The fifth-grade teachers came to the front of Friday morning’s assembly — accompanied by the thunderous delight of every kid in the room combined.

The teachers competed against one another in teams of two:

“What was the most famous of all Christmas ballets?” Answer: The Nutcracker.

“Where was Mommy kissing Santa Claus?” Answer: Under the Christmas tree. Wrong. Under the mistletoe, of course.

The questions went on, until the last one: “What is the best-selling Christmas song ever?” That would be “White Christmas” — the team of Joe Carbon and Kayla Gerke guessed it for the win.

The two came to the front of the assembly, and a line of students filed onto the stage behind them.

Carbon told the teachers to come up for more questions:

“What’s your favorite part of being a teacher?” Answer: “The students in my class.”

“What will you do over Christmas break?” Answer: “Watch the Steelers game.”

Finally, a social-studies and language-arts teacher named Alyssa DiBernardi came up.

For her, Carbon had a special question.
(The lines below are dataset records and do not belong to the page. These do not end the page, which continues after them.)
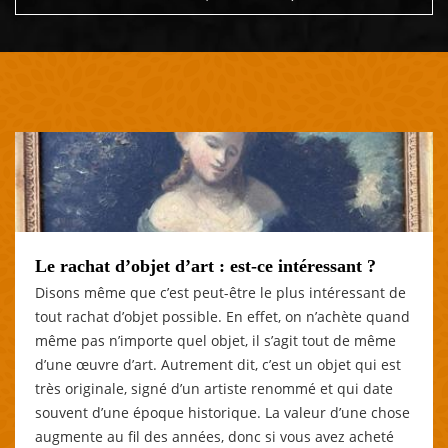
Le rachat d’objet d’art : est-ce intéressant ?
Disons même que c’est peut-être le plus intéressant de
tout rachat d’objet possible. En effet, on n’achète quand
même pas n’importe quel objet, il s’agit tout de même
d’une œuvre d’art. Autrement dit, c’est un objet qui est
très originale, signé d’un artiste renommé et qui date
souvent d’une époque historique. La valeur d’une chose
augmente au fil des années, donc si vous avez acheté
He got down on one knee and held up a small box.

Each student on the stage held up a sign with a letter, spelling: “Will you marry me?” Answer, when she could talk again: “Yes!”

She’d had no idea what was coming. Carbon, with help from Bonamase and schools Superintendent David Cappuzzello, made the secret arrangements. He told Alyssa’s father, Dave, about it at breakfast Saturday.

But Alyssa’s mother, Wendy, a fourth-grade teacher at the school, was as stunned as she was.

“Oh my gosh, I had no idea,” said Wendy. “It’s probably best I didn’t know.”

“That’s awesome,” said Alyssa’s father, Dave. “Joe’s a great guy. She’s happy.”

“This isn’t real,” said Alyssa after receiving hugs from colleagues and from students as they left the assembly.

Carbon said the surprise wasn’t hard to pull off.

“It took a little bit of time, and I was nervous holding on to [the secret,]” he said.

“How did you not act weird?” Alyssa asked.

She said she had a feeling Joe was “the one” when they were first-year teachers together last year. Her mother also had that feeling.

“She said to my dad, ‘You’re going to think I’m crazy, but I think he’s the one,’” Alyssa said.

She said she and Joe, also a language-arts and social-studies teacher, even had classes together at Youngstown State University.

Alyssa knew her kids would want to celebrate the rest of the day.

“I can’t even make it back to the classroom,” she said. “I keep crying!”